The Court may, at the request of a party or of its own motion, transfer a proceeding to the Federal Court or to the Family Court.

  1. I accept the submission of the Independent Childrens’ Lawyer that, on any assessment, the magnitude of the trial of the mother’s contravention application is a matter for which the resources of this court are not equipped and with which the resources of the Family Court are equipped. Case management of the disposition of any penalty hearing and then, any preliminary, or final, hearing of the father’s parenting application will also extend the matter.
  2. There will be an order for transfer in accordance with r 8.02.

(2) Contravention application be heard first

  1. The submissions made by the Independent Childrens’ Lawyer include that the mother’s contravention application should be dealt with in advance of any consideration of the father’s substantive application. This application was supported by the mother.
  2. While I agree in that submission, it is unnecessary to decide the question. It is unnecessary because I have accepted the submission that it is appropriate to transfer the matter to the Family Court.

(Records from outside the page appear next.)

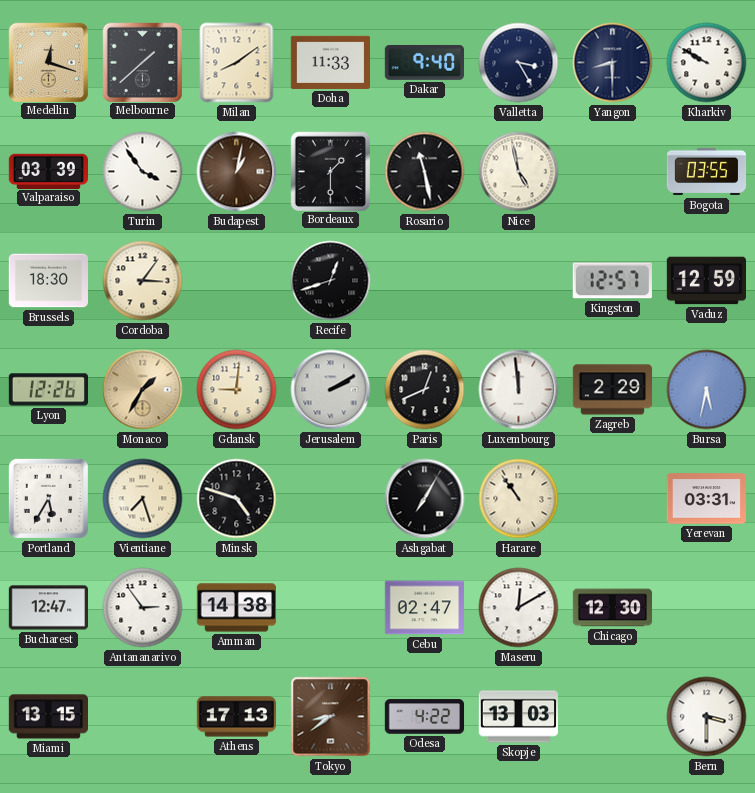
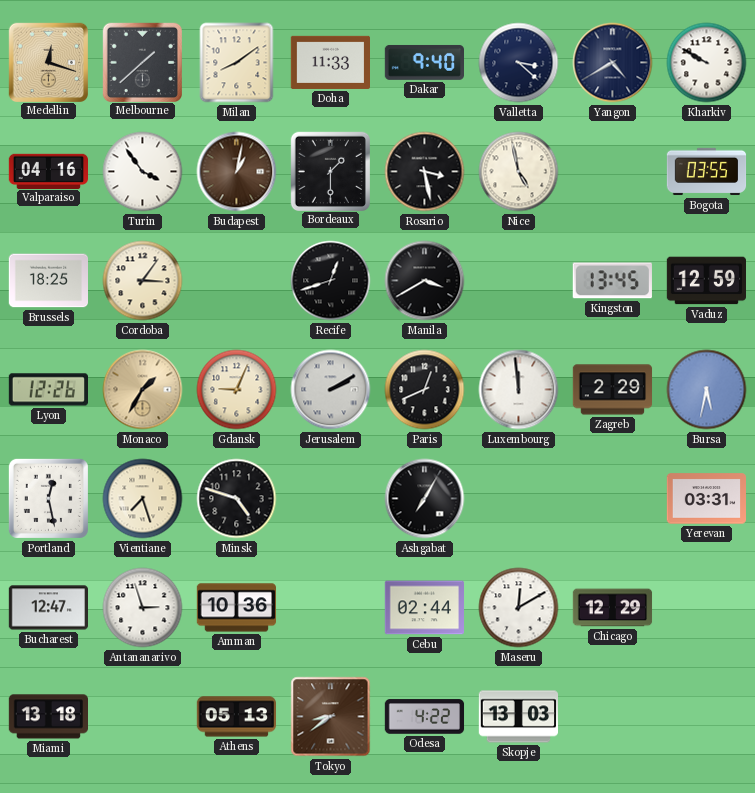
Valletta: 3:25 -> 3:22
Yangon: 8:30 -> 4:40
Valparaiso: 03:39 -> 04:16
Rosario: 11:28 -> 3:28
Brussels: 18:30 -> 18:25
Manila: none -> 3:40
Kingston: 12:57 -> 13:45
Gdansk: 9:01 -> 9:04
Portland: 5:35 -> 12:28
Harare: 10:54 -> none
Antananarivo: 2:54 -> 2:57
Amman: 14:38 -> 10:36
Cebu: 02:47 -> 02:44
Chicago: 12:30 -> 12:29
Miami: 13:15 -> 13:18
Athens: 17:13 -> 05:13
Bern: 3:30 -> none
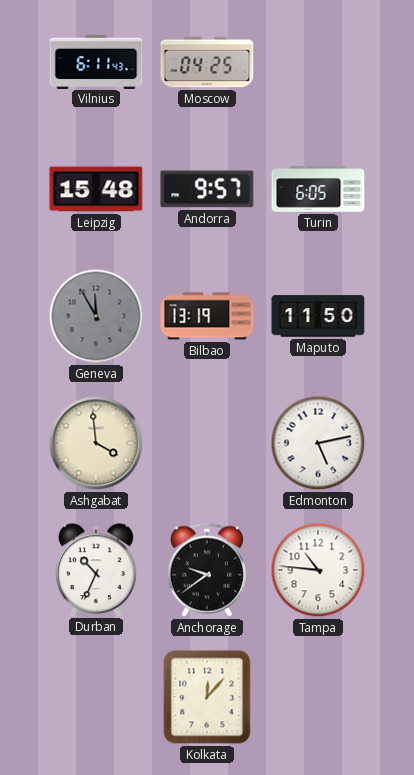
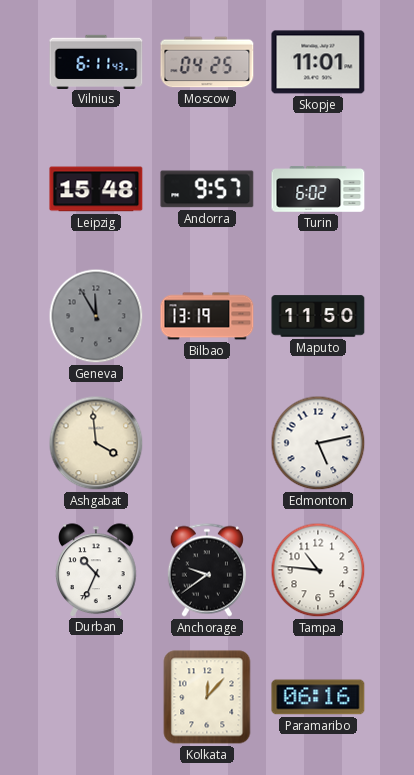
Skopje: none -> 11:01
Turin: 6:05 -> 6:02
Paramaribo: none -> 06:16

(3) Psychiatric evaluation of father

  1. The Independent Childrens’ Lawyer addressed a proposal that had originally been made on behalf of the mother that there should be a further psychiatric evaluation of the father.
  2. Those submissions conclude, in effect, that there is no utility in a further evaluation of the father’s current psychiatric state.
  3. While I agree generally in that submission, if, upon the hearing and determination of the contravention application, it were determined that the husband had contravened orders of this court, it may be that, relevant to the question of penalty, consideration might be given to the father’s psychiatric condition.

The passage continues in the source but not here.